- [TASK BRIEF]: Search the material below for the string "button" and copy each line where it appears.
RECORDED INFORMATION Start Marker
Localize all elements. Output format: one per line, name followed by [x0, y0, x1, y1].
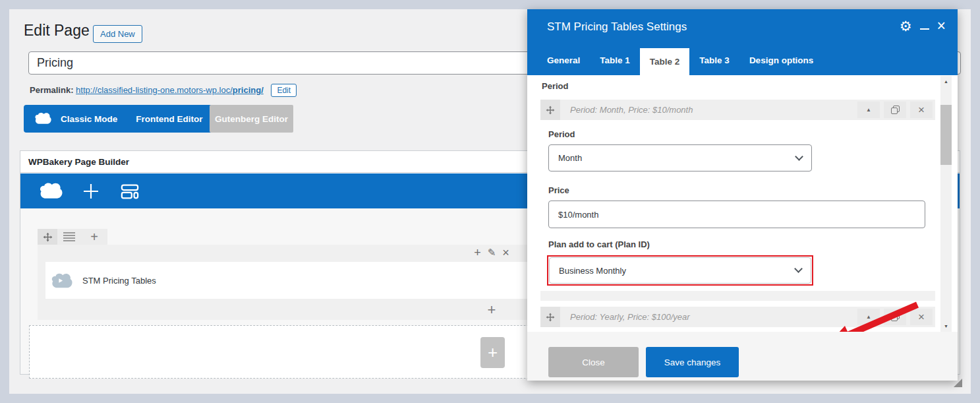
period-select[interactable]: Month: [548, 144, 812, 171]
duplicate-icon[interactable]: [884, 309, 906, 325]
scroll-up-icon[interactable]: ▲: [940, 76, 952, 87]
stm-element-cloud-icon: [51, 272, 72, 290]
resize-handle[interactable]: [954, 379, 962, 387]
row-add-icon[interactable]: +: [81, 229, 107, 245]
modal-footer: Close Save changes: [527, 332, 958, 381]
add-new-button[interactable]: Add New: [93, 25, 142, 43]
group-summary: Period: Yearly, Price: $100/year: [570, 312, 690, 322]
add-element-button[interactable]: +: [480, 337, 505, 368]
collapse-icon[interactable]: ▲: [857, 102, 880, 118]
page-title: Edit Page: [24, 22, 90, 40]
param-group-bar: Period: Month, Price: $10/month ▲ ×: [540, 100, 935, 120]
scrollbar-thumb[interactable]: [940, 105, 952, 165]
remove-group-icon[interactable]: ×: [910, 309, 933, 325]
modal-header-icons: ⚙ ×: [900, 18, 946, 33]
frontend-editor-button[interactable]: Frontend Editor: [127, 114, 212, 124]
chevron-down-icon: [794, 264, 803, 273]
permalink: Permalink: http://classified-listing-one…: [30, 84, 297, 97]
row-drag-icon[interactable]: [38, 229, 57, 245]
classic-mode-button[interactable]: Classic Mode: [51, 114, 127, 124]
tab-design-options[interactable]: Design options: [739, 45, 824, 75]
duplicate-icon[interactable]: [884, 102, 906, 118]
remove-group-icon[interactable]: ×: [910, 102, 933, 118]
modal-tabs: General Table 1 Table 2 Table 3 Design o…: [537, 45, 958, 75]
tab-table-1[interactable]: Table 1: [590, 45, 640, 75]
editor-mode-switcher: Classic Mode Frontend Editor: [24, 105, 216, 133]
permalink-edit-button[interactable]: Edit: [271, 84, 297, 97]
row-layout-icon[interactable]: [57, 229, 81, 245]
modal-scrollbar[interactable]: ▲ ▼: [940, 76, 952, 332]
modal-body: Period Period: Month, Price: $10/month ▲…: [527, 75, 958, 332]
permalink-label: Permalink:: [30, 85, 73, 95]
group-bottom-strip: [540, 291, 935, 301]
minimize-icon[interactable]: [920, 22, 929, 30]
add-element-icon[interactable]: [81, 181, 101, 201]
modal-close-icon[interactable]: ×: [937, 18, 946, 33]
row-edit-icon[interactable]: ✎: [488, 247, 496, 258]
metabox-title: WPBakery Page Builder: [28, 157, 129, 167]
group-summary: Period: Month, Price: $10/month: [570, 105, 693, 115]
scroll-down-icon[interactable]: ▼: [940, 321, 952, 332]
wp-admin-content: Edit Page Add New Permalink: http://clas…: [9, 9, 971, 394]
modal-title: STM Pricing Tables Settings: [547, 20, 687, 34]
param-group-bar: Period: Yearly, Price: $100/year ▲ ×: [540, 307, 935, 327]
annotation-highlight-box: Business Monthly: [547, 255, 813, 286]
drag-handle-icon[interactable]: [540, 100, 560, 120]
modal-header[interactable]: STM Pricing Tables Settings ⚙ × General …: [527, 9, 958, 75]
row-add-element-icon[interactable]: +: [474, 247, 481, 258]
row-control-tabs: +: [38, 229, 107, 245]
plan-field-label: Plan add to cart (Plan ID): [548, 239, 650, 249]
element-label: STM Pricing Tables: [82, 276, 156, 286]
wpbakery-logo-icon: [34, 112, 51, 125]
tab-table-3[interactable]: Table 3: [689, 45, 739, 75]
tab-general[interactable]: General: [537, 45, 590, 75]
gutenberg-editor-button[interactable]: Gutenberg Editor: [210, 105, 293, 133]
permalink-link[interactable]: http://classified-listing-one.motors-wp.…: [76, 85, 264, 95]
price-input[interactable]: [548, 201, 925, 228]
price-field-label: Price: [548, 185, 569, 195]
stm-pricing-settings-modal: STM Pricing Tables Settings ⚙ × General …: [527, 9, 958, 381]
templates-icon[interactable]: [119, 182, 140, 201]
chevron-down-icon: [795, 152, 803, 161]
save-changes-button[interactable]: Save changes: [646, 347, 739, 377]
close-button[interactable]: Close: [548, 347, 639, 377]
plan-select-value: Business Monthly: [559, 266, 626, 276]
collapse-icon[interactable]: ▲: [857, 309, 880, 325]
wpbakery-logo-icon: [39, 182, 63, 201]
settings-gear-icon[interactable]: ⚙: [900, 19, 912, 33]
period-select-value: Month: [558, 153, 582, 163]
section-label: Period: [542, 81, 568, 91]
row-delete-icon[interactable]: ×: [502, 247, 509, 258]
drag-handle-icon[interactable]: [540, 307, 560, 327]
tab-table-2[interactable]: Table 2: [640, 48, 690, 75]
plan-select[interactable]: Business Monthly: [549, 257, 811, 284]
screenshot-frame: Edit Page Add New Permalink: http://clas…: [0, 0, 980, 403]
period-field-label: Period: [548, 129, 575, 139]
RECORDED INFORMATION End Marker
RECORDED INFORMATION Start Marker
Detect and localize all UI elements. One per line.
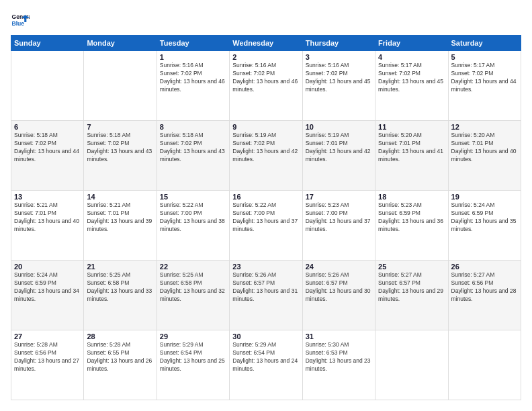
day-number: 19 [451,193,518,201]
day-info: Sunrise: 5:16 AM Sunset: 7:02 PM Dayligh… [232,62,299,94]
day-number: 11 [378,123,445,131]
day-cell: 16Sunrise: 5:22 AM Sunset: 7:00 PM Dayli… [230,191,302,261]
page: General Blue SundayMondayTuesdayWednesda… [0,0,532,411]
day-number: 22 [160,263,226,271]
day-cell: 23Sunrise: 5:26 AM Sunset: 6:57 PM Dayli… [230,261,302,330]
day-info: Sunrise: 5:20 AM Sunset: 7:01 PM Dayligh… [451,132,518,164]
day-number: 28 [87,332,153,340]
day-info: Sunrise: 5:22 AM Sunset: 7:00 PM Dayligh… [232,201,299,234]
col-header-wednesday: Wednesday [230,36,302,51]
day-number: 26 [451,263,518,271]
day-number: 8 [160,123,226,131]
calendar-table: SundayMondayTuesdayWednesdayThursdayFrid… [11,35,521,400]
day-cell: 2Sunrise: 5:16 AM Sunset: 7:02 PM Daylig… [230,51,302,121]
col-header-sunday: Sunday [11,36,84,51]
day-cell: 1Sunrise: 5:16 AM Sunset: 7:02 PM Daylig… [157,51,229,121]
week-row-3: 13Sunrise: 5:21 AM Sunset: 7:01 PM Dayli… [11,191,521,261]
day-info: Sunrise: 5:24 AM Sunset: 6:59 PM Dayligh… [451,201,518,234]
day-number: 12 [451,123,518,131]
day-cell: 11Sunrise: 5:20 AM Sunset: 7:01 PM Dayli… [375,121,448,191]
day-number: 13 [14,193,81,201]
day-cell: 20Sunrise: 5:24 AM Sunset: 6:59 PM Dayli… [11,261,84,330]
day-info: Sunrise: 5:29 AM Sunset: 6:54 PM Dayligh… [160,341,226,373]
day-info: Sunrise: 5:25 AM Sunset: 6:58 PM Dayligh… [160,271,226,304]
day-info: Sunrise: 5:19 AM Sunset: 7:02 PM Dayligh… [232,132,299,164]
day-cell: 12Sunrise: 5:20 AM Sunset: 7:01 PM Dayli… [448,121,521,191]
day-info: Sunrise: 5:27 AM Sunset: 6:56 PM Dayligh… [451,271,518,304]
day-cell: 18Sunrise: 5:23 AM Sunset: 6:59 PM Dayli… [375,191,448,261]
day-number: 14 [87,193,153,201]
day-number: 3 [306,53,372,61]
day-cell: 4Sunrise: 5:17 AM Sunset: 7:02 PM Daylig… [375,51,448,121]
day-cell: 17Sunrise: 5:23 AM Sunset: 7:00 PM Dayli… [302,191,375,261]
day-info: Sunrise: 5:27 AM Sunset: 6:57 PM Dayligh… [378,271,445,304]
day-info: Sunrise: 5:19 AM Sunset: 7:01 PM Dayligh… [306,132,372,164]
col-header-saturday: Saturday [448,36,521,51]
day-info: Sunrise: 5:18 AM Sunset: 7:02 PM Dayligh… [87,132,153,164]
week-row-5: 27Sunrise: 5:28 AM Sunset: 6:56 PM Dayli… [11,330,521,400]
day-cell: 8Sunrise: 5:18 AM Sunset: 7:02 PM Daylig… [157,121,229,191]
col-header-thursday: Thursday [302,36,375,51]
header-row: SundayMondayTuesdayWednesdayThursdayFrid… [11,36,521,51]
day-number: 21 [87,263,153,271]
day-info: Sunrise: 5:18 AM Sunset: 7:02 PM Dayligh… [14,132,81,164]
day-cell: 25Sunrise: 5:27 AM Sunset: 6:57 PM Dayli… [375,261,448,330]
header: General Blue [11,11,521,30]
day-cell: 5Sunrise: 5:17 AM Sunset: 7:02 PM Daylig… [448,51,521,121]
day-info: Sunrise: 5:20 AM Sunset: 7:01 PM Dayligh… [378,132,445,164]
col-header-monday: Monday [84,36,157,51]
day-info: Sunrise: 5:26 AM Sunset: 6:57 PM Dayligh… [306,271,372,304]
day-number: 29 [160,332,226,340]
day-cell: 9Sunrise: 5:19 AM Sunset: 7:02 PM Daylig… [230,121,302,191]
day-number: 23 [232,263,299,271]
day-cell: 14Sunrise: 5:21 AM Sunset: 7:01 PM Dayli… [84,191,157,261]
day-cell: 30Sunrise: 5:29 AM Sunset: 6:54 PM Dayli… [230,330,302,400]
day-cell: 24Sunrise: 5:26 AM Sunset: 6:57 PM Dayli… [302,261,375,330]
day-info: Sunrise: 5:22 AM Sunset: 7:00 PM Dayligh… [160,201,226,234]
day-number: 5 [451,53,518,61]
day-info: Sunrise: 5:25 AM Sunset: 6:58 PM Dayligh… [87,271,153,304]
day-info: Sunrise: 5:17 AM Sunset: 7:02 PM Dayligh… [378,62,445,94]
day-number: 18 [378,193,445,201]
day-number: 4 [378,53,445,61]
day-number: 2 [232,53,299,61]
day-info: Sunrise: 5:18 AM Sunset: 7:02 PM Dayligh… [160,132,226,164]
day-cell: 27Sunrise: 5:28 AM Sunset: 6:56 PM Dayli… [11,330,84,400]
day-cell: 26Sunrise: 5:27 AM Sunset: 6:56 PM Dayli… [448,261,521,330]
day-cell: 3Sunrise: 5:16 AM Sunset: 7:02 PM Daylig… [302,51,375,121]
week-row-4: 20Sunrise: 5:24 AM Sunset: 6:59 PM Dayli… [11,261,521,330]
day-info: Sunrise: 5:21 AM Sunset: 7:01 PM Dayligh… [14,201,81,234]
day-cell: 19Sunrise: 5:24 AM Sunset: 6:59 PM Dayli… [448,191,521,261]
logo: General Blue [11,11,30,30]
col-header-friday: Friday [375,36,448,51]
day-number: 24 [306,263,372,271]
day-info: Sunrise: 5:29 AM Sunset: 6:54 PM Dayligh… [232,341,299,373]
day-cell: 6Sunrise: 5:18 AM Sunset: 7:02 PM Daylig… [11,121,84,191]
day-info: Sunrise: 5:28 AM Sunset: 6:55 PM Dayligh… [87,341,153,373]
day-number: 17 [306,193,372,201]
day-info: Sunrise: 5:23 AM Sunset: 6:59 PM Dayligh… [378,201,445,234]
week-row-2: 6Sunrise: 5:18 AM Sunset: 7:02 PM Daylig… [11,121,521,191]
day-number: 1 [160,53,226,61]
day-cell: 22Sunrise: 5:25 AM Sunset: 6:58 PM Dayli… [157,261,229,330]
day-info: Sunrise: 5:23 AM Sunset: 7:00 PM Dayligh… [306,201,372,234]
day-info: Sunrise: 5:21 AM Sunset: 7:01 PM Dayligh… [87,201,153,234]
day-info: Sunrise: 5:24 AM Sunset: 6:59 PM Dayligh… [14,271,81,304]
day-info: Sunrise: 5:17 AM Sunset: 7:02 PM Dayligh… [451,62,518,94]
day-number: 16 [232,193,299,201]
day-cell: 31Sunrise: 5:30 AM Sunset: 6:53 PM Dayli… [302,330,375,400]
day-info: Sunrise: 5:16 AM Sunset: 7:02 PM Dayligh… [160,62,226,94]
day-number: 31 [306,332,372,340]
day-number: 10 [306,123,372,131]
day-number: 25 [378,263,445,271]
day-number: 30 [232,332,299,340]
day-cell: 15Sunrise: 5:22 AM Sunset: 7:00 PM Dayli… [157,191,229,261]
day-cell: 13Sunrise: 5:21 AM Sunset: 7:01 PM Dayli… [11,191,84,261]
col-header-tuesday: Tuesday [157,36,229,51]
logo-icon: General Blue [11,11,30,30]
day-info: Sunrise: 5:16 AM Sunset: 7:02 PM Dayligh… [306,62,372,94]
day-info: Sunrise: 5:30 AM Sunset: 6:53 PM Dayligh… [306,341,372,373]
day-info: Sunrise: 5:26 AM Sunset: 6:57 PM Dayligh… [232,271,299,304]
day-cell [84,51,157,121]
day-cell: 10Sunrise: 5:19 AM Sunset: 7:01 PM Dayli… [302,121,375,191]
RECORDED INFORMATION End Marker
- [YOUR SOLUTION]:
add-new-button[interactable]: Add New: [93, 25, 142, 43]
add-element-button[interactable]: +: [480, 337, 505, 368]
frontend-editor-button[interactable]: Frontend Editor: [127, 114, 212, 124]
classic-mode-button[interactable]: Classic Mode: [51, 114, 127, 124]
permalink-edit-button[interactable]: Edit: [271, 84, 297, 97]
gutenberg-editor-button[interactable]: Gutenberg Editor: [210, 105, 293, 133]
save-changes-button[interactable]: Save changes: [646, 347, 739, 377]
close-button[interactable]: Close: [548, 347, 639, 377]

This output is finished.